On Wednesday morning we called for State Auditor Dave Yost to look into the shady funding practices at JobsOhio after it was revealed that the private development organization received at least $5.6 Million in additional state funding without the knowledge of the legislature, which had only approved $1 Million for the group.
And boy did we get what we asked for – and a whole lot more.
By day’s end Yost had issued a subpoena to JobsOhio, ordering them to turn over financial records he had been asking for since last year.
The next day State Rep. John Carney ODP Chairman Chris Redfern were holding a press conference on the matter and State Reps. Denise Driehaus and Michael Ashford were requesting a House Panel with JobsOhio.
Speaker Batchelder even admitted he had no idea where the extra money was coming from, telling the Dispatch “he wasn’t ‘sure where the number that was in the paper came from’ and [he] would be meeting with Kasich.”
For a day at least, it seemed like everything we’ve been saying for years about JobsOhio’s lack of transparency and accountability was finally being taken seriously by elected officials from both parties. It seemed like the truth about JobsOhio was finally going to come out.
Batchelder should be pissed off that the Kasich administration circumvented his authority and didn’t even include him in the discussion about sending millions of state dollars to JobsOhio. But instead, he turns around the next day and defends the Governor and while attacking Yost for daring to do his job.
Batch was now telling the Dispatch that “there was an arrangement made which I think was visible, I knew about it, and the governor didn’t tell me.” And he told the the Toledo Blade “there isn’t any power for [Yost] to do what he’s doing … He doesn’t have that authority to go into a private corporation and audit it.”
Actually, Mr. Speaker, he most certainly does have that power.
ORC 117.10 says: “The auditor of state also may audit the accounts of private institutions, associations, boards, and corporations receiving public money for their use and may require of them annual reports in such form as the auditor of state prescribes.”
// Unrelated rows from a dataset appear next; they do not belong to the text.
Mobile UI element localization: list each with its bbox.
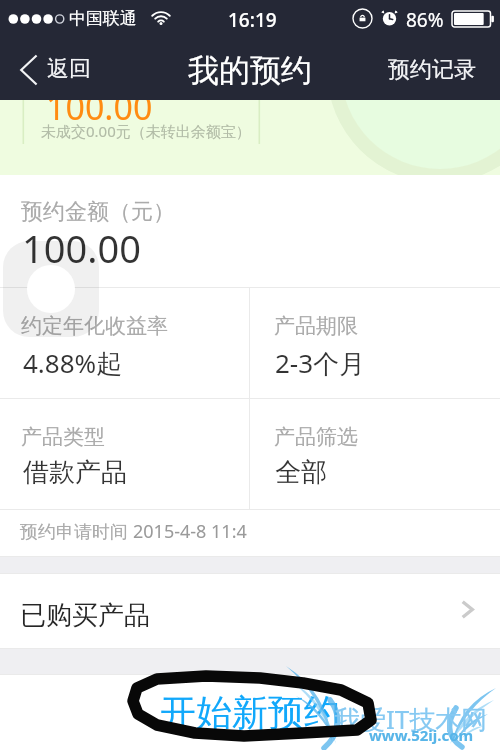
staticText: 返回 — [47, 55, 91, 83]
staticText: 未成交0.00元（未转出余额宝） — [41, 121, 251, 141]
staticText: 我的预约 — [188, 51, 312, 90]
staticText: 产品期限 — [274, 313, 358, 339]
staticText: 预约记录 — [388, 56, 476, 84]
staticText: www.52ij.com — [369, 725, 474, 745]
staticText: 预约金额（元） — [21, 198, 175, 226]
staticText: 2015-4-8 11:4 — [133, 519, 247, 544]
staticText: 开始新预约 — [160, 690, 340, 735]
staticText: 约定年化收益率 — [21, 313, 168, 339]
staticText: 86% — [406, 7, 444, 33]
staticText: 产品筛选 — [274, 424, 358, 450]
button[interactable]: 已购买产品 — [0, 574, 500, 648]
staticText: 100.00 — [46, 84, 153, 130]
staticText: 16:19 — [228, 7, 277, 33]
staticText: 100.00 — [22, 222, 141, 274]
staticText: 产品类型 — [21, 424, 105, 450]
staticText: 已购买产品 — [20, 599, 150, 632]
staticText: 2-3个月 — [275, 345, 366, 381]
button[interactable]: 返回 — [0, 47, 107, 93]
staticText: 4.88%起 — [23, 345, 123, 381]
button[interactable]: 开始新预约 — [0, 675, 500, 750]
staticText: 我爱IT技术网 — [334, 701, 488, 737]
staticText: 中国联通 — [69, 8, 137, 29]
button[interactable]: 预约记录 — [374, 44, 500, 96]
staticText: 预约申请时间 — [20, 519, 133, 544]
staticText: 借款产品 — [23, 456, 127, 489]
staticText: 全部 — [275, 456, 327, 489]
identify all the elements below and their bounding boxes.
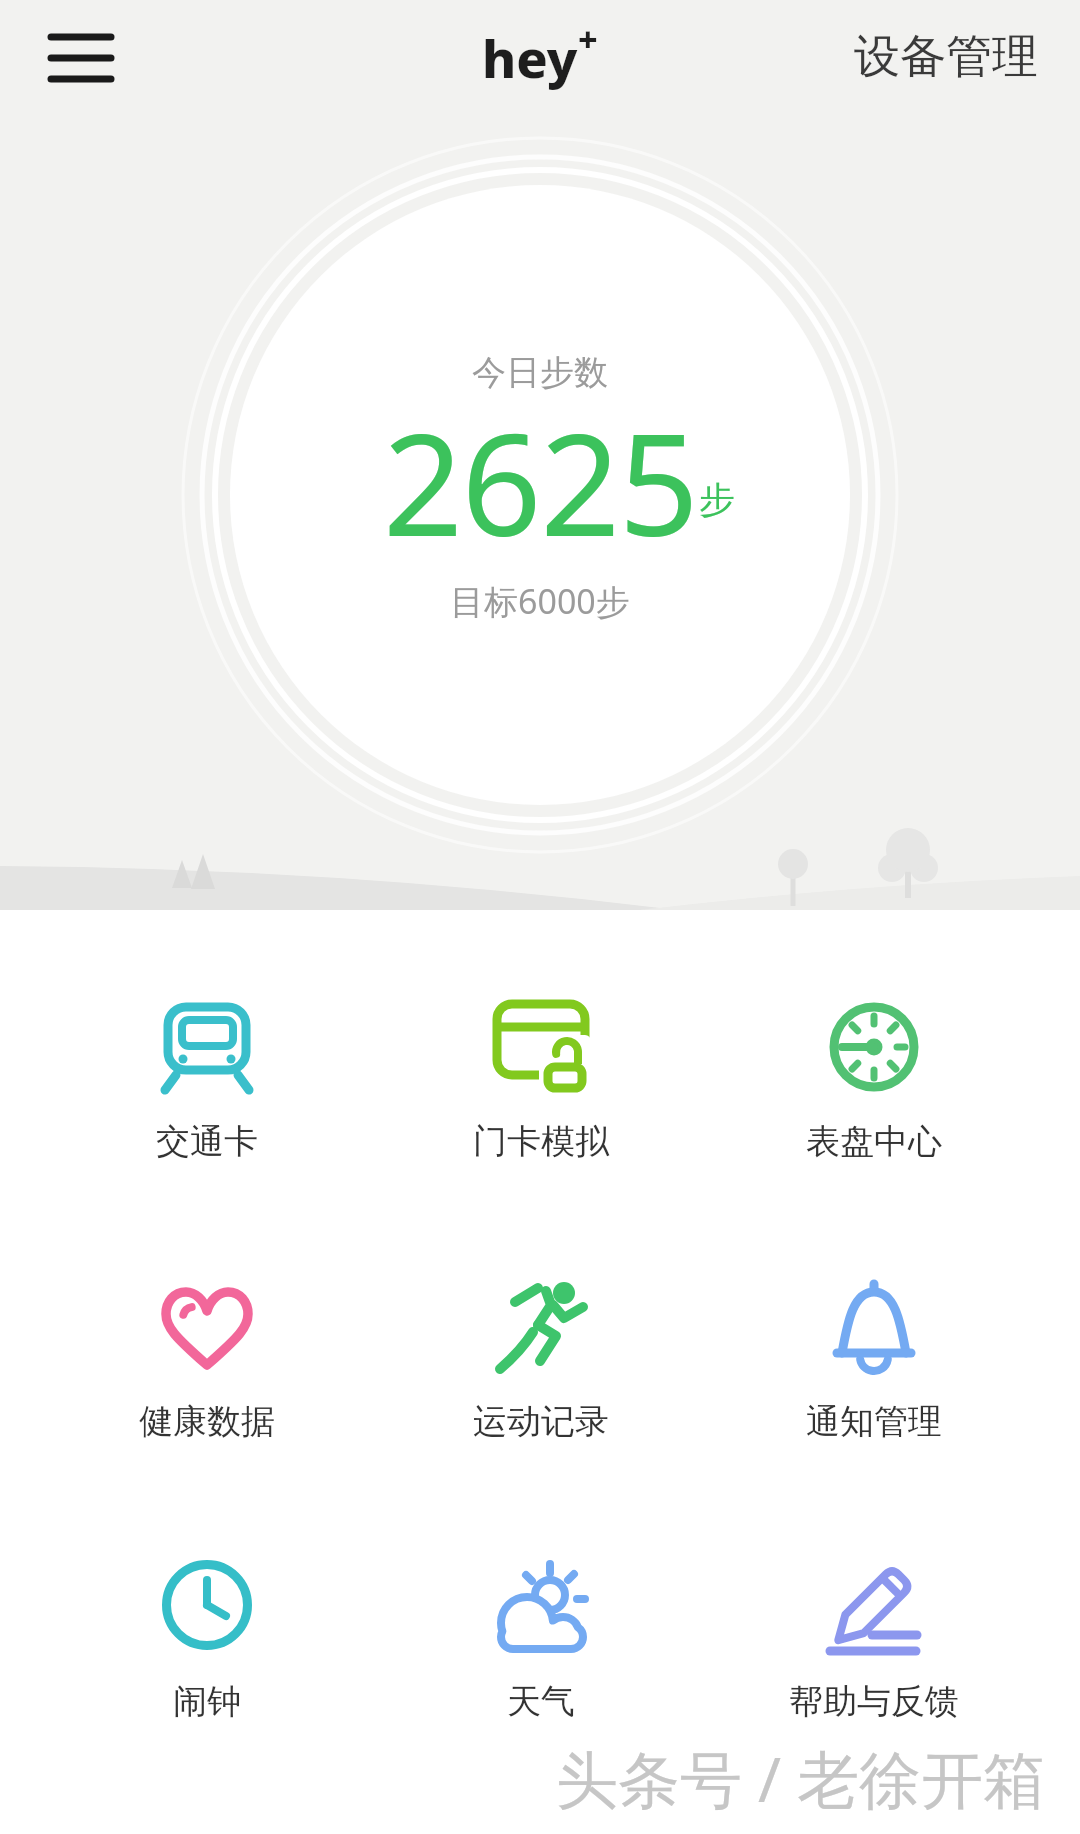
staticText: + <box>578 16 598 62</box>
button[interactable] <box>36 18 126 98</box>
staticText: 帮助与反馈 <box>789 1680 959 1723</box>
staticText: 步 <box>699 477 735 522</box>
staticText: 交通卡 <box>156 1120 258 1163</box>
button[interactable]: 设备管理 <box>854 28 1038 86</box>
staticText: 表盘中心 <box>806 1120 942 1163</box>
staticText: 天气 <box>507 1680 575 1723</box>
staticText: 2625 <box>383 386 698 577</box>
button[interactable]: 闹钟 <box>40 1559 374 1723</box>
staticText: 运动记录 <box>473 1400 609 1443</box>
button[interactable]: 天气 <box>374 1559 707 1723</box>
button[interactable]: 通知管理 <box>707 1279 1040 1443</box>
staticText: 闹钟 <box>173 1680 241 1723</box>
button[interactable]: 交通卡 <box>40 999 374 1163</box>
staticText: 设备管理 <box>854 28 1038 86</box>
staticText: 健康数据 <box>139 1400 275 1443</box>
button[interactable]: 表盘中心 <box>707 999 1040 1163</box>
staticText: 头条号 / 老徐开箱 <box>556 1736 1046 1821</box>
button[interactable]: 健康数据 <box>40 1279 374 1443</box>
staticText: hey <box>482 22 578 93</box>
staticText: 门卡模拟 <box>473 1120 609 1163</box>
button[interactable]: 门卡模拟 <box>374 999 707 1163</box>
staticText: 今日步数 <box>472 351 608 394</box>
staticText: 通知管理 <box>806 1400 942 1443</box>
staticText: 目标6000步 <box>450 578 630 624</box>
button[interactable]: 帮助与反馈 <box>707 1559 1040 1723</box>
button[interactable]: 运动记录 <box>374 1279 707 1443</box>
And JobsOhio most certainly received public money, not just in the form of the $1 Million initial allocation from the legislature and the millions more in grants the legislature knew nothing about, but also the state liquor franchise which gives JobsOhio billions in state liquor revenue. And Section 187.07 and 187.08 of HB1, the bill that created JobsOhio, specifically discuss ” public money coming into the possession of JobsOhio.”
Also notice that the law doesn’t say the Auditor can only audit the public money or certain accounts. It says he can “audit the accounts” of “corporations”. That’s all accounts. Including public money and private donations alike. Period. End of story.
We’re now hearing the Republicans are planning to introduce an amendment to remove this authority from the Auditor as it relates to JobsOhio.
The question is: what are they trying to hide?
Are they afraid we’ll find out the $7 Million in private donations came from big Kasich donors or from companies getting loans from JobsOhio?
Are they afraid we’ll find out friends or family members of Kasich and his associates received lucrative consulting contracts with JobsOhio?
Are they afraid we’ll find out the details of the $150,000 in travel expenses JobsOhio reported last year?
There is no question the Auditor of State has the authority to audit JobsOhio but we’ve got plenty of questions about why Kasich and Batchelder want to keep JobsOhio’s finances secret.
The Auditor needs to be allowed to do his job. Ohioans deserve to know how their money is being spent. Kasich and Batchelder have no right to keep that information secret.